Ecovip 100 2000 to 2002

SAUF Ecovip 100, 7r, 7rG, 700i 2000 to 2002

There is a total of 15 drawings all on one page, zooming in does not distort too much, I can read them OK even though the Legend is on the small side but the wiring diagram itself is very clear. still don't understand it though.   

If someone can tell me how I'd post it on the forum somewhere, or if you know how I'll email it to you.


----------



## Piet1 (Jun 7, 2010)

*Laika technical support wiring diagrams*

Hi,
Could you please send me a copy of the Laika technical support wiring diagrams in PDF format? or post the link to download the diagrams? I would be very pleased!

Gr.

Piet Kuipers


----------



## Pudsey_Bear (Sep 25, 2008)

It's too big to post on here, can you PM your email address and I'll send it to you as an attachment.


----------



## JOEBOE (Jun 20, 2010)

*laika wiring diagrams*

Hi Kev 
could you please send me the laika technical support wiring diagrams as you mention above
I am having a terrible time at the moment with mine 
cant seem to get them to work
my email is 
[email protected]
i appreciate it thanks 
Joeboe


----------



## setchlaika (Aug 18, 2010)

Hi

I would be please to recieve a copy too:

[email protected]

Best wishes

Nick


----------



## Pudsey_Bear (Sep 25, 2008)

setchlaika said:


> Hi
> 
> I would be please to recieve a copy too:
> 
> ...


On it's way Nick


----------



## setchlaika (Aug 18, 2010)

recvd with thanks
Nick


----------



## Darren1970 (Oct 21, 2017)

Hi

I would be please to recieve a copy too:
[email protected]

Best wishes

Darren


----------



## GMJ (Jun 24, 2014)

"Holy thread resurrection Batman!"

Graham :smile2:


----------



## Pudsey_Bear (Sep 25, 2008)

I PM'd a link to a diagram to Darren yesterday G.


----------



## Jaks101 (Mar 5, 2019)

Hi,

If its not too much trouble can someone send me the diagram

[email protected]

thanks in advance.


----------



## Pudsey_Bear (Sep 25, 2008)

Posted in a thread this morning.


----------



## jiwawa (Jun 22, 2007)

Jaks, it's not usually a good idea to put your email on an open forum - you're likely to get a whole lot more than a wiring diagram!

Oh, and welcome!


----------



## MettisLaika (Jul 7, 2019)

Hi all, new to this forum.

If not too much of a hassle, I'm interested in the electric wiring diagrams of the Laika that @Pudsey_Bear refers to.

We're on the road for 5 months with our kids and suddenly nearly all exterior lights stop working.

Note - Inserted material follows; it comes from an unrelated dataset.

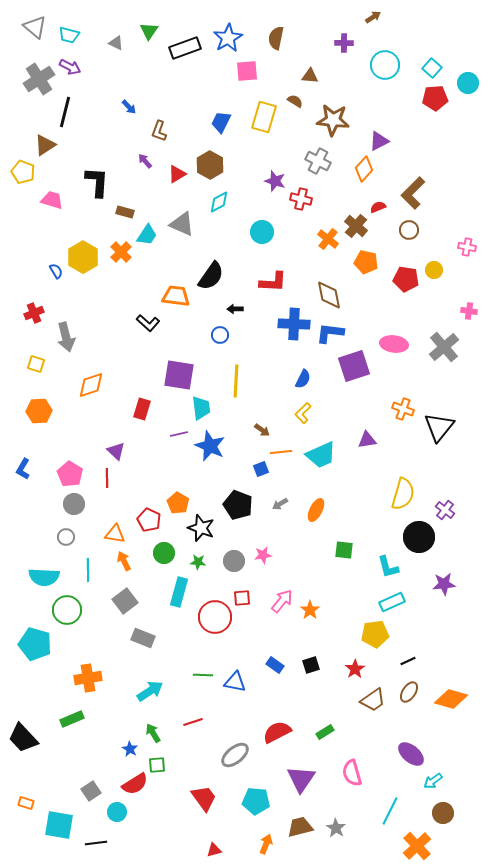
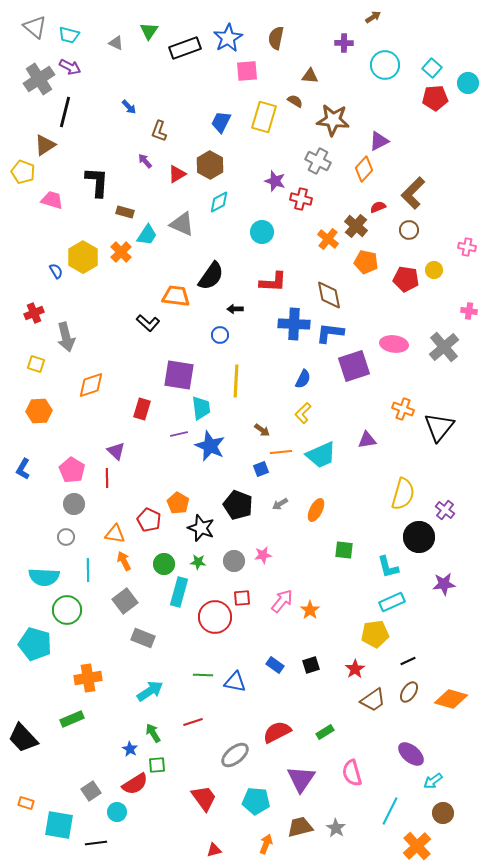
pink pentagon at (70, 474): moved 2 px right, 4 px up
green circle at (164, 553): moved 11 px down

Can't find a quick solution and here in Romania there does not seem to be a dealer to go to.

Many thanks!
Mettis


----------



## Pudsey_Bear (Sep 25, 2008)

To save others asking here's a link to it so it can be downloaded.

https://www.motorhomeowners.org/pos...761110?highlight=laika+diagram&pid=1281581108


----------